Problem to work on ▸ Would you transcribe the entries below, beginning at the line with "ь / Україна" and ending after the line with "Διεθνές Εκθεσιακό & Συνεδριακό Κέντρο", exactly, with no picture and nothing more?

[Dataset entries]

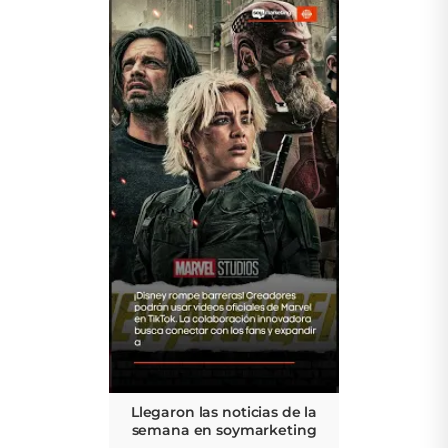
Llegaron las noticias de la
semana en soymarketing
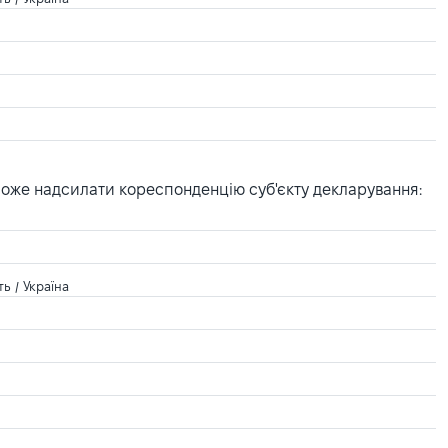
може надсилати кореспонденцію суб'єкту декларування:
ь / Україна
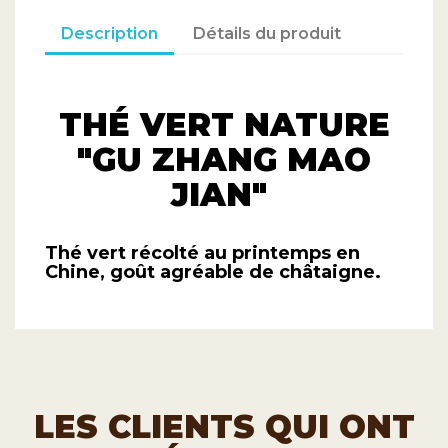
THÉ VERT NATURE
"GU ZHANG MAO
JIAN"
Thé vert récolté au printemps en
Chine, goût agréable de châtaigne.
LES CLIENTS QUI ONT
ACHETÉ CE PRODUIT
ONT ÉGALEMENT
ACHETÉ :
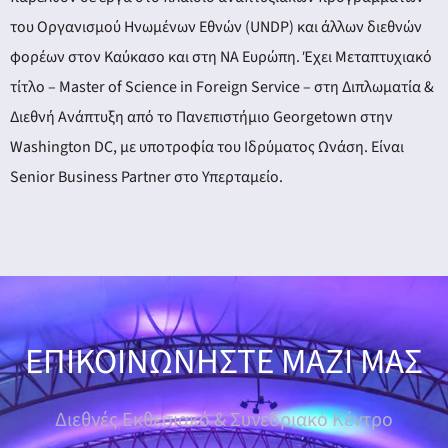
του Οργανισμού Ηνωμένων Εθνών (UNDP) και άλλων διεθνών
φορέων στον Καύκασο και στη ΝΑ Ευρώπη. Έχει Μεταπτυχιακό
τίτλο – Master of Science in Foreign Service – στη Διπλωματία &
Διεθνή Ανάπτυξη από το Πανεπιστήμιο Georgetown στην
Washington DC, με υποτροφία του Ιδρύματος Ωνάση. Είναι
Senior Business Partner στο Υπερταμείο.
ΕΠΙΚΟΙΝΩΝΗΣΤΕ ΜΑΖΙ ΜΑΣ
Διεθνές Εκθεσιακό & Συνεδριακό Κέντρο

==

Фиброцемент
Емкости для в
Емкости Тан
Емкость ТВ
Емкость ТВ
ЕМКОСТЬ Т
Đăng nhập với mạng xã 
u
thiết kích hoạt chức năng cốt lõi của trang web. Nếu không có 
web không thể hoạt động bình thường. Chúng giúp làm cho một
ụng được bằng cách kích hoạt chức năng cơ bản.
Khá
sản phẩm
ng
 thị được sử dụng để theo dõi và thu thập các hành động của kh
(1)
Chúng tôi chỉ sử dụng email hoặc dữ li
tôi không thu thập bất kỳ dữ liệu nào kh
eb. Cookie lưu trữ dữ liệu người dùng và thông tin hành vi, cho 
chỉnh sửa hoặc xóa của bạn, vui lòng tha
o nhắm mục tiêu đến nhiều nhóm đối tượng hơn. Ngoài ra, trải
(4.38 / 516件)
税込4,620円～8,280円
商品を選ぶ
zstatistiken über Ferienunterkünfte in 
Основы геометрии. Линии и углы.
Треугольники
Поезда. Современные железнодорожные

The answer ▸
ь / Україна
THÉ VERT NATURE
"GU ZHANG MAO
JIAN"
Thé vert récolté au printemps en
Chine, goût agréable de châtaigne.
LES CLIENTS QUI ONT
ACHETÉ CE PRODUIT
ONT ÉGALEMENT
ACHETÉ :
του Οργανισμού Ηνωμένων Εθνών (UNDP) και άλλων διεθνών
φορέων στον Καύκασο και στη ΝΑ Ευρώπη. Έχει Μεταπτυχιακό
τίτλο – Master of Science in Foreign Service – στη Διπλωματία &
Διεθνή Ανάπτυξη από το Πανεπιστήμιο Georgetown στην
Washington DC, με υποτροφία του Ιδρύματος Ωνάση. Είναι
Senior Business Partner στο Υπερταμείο.
ΕΠΙΚΟΙΝΩΝΗΣΤΕ ΜΑΖΙ ΜΑΣ
Διεθνές Εκθεσιακό & Συνεδριακό Κέντρο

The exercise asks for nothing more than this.